>>
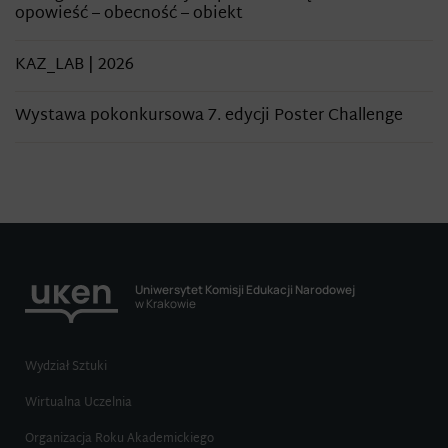
opowieść – obecność – obiekt
KAZ_LAB | 2026
Wystawa pokonkursowa 7. edycji Poster Challenge
Uniwersytet Komisji Edukacji Narodowej
w Krakowie
Wydział Sztuki
Wirtualna Uczelnia
Organizacja Roku Akademickiego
<<
WHAT THE EXERCISE ASKS →
The expected answer is a word-for-word copy of every line from the one that contains "Wydział Sztuki" through the final line of the material.

PROBLEM SOLUTION →
Wydział Sztuki
Wirtualna Uczelnia
Organizacja Roku Akademickiego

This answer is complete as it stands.